Después de preguntar aquí y allá, hablando con medio pueblo, el Julián localiza la casa del tipo del aro en la oreja, Nicolás, el que escapó en la riña en la taberna y que probablemente pueda identificar a los verdaderos culpables. Casamajó ha tardado varios días en dar con la propiedad familiar en Luanco porque está a nombre de un tío segundo de la madre del marino; además, la casa está lejos del pueblo, hacia el oeste, aislada, algo separada del mar y en mitad de una arboleda.
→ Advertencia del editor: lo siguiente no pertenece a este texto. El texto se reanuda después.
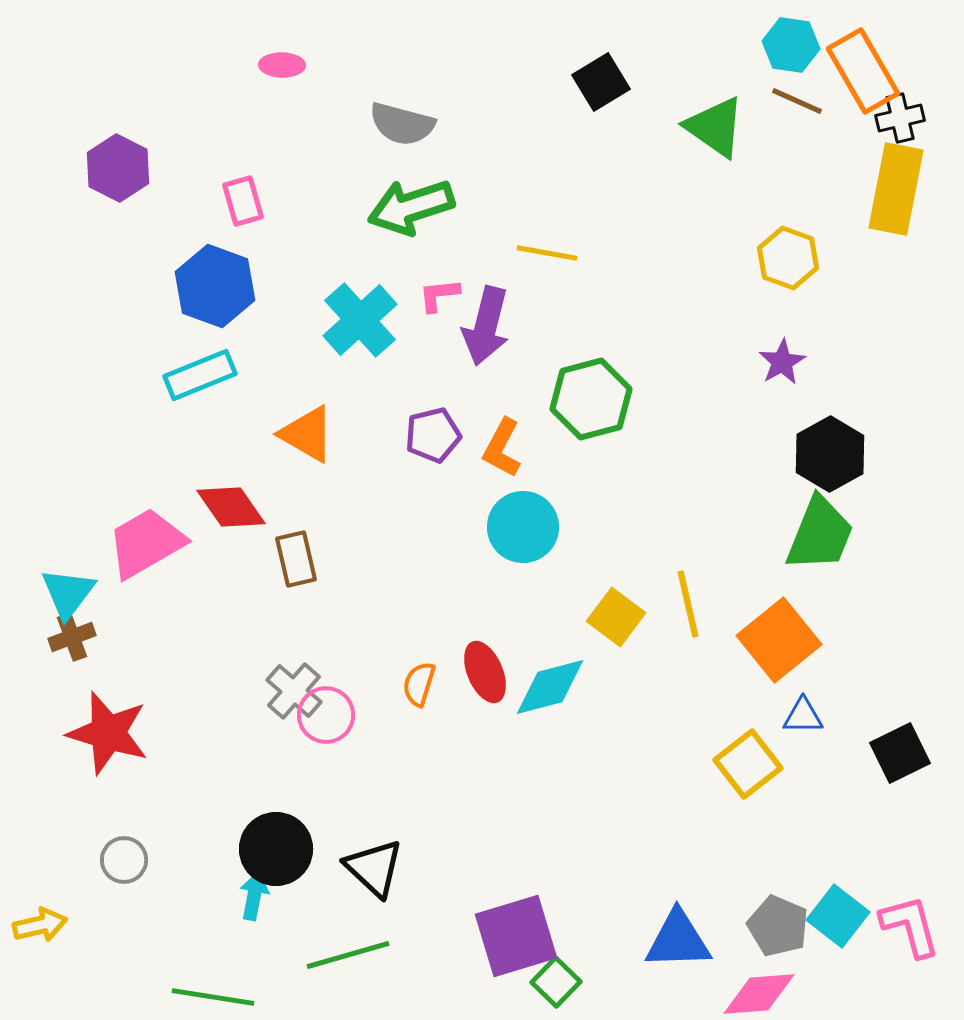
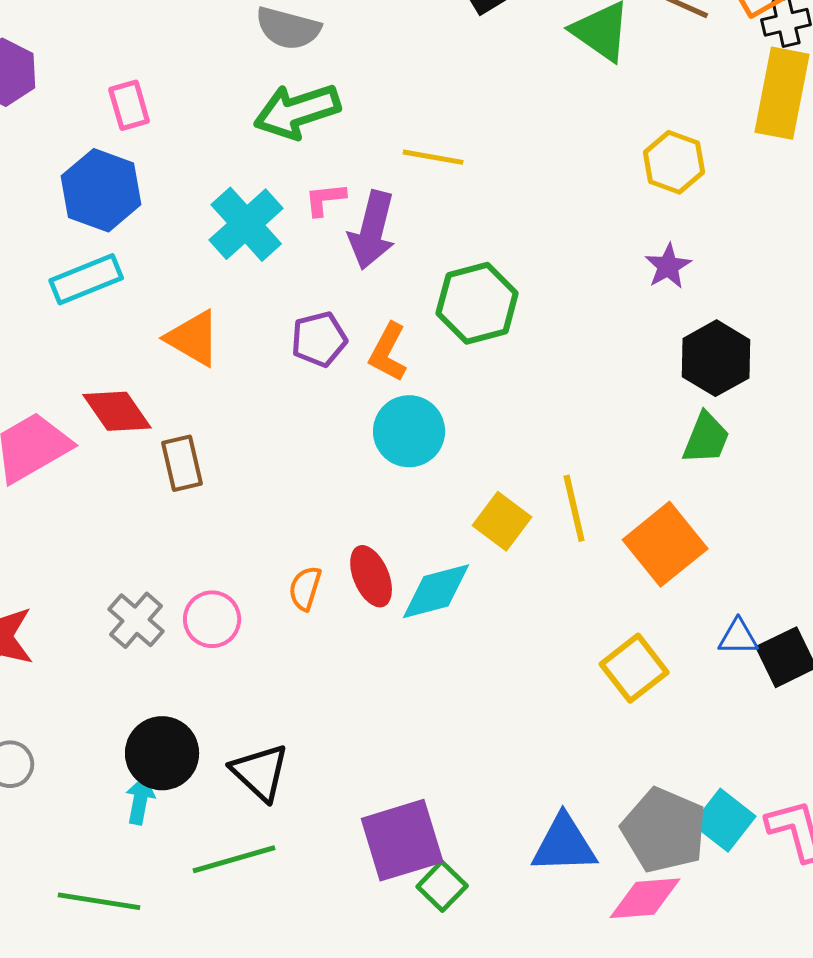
green trapezoid: (820, 534) -> (706, 438), size x0.7
gray cross: (294, 691) -> (136, 620), moved
blue triangle: (803, 716) -> (738, 637), moved
gray pentagon: (778, 926) -> (664, 830), size x1.4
Nicolás Miñano tiene antecedentes policiales, dos condenas: una por agresión y otra por robo, y se ha pasado media vida embarcado. Cuando bajan del coche, el alguacil Castillo y Víctor sacan sus revólveres. El policía lleva una cachiporra en la zurda. Casamajó no va armado y el Julián porta una enorme tranca. Víctor hace un gesto al alguacil que va a cubrir la parte trasera de la casa por si el fulano intentara escapar. Casamajó se acerca a llamar a la puerta; Víctor se queda pegado a la derecha, con el arma lista, y el Julián aguarda dos pasos más atrás. No quieren que el tipo escape.
—¡Abran a la fuerza pública! —grita el juez tras propinar varios mamporros a la humilde puerta de madera. La casa está destartalada y la pintura, raída por el salitre, deja asomar unos ladrillos feos y oscuros. Hay tejas desprendidas del techo de la vivienda aunque sale humo de la pequeña chimenea.
—¿Quién es? —una voz, es de mujer, mayor.
—Buscamos a Nicolás Miñano, les habla el juez Casamajó, de Oviedo.
—¡Mi hijo no está!
—Abra la puerta, señora, o entramos. Vamos armados.
Al momento se escuchan unos pasos, son unos pies que se arrastran. Un cerrojo chirría y se abre la puerta. En ella aparece una mujer delgada, macilenta y que peina canas. Parece una anciana pero debe tener poco más de cincuenta años.
Víctor observa que Castillo ya se ha deslizado por una ventana que da a la parte trasera. La casa apenas si es un cuarto amplio con cocina, una gran mesa de madera y un par de camastros.
—Perdone, señora, me llamo Víctor Ros y soy detective. Buscamos a su hijo, ¿sabría dónde para?
—¿Qué ha hecho esta vez? —dice la mujer con gesto cansado.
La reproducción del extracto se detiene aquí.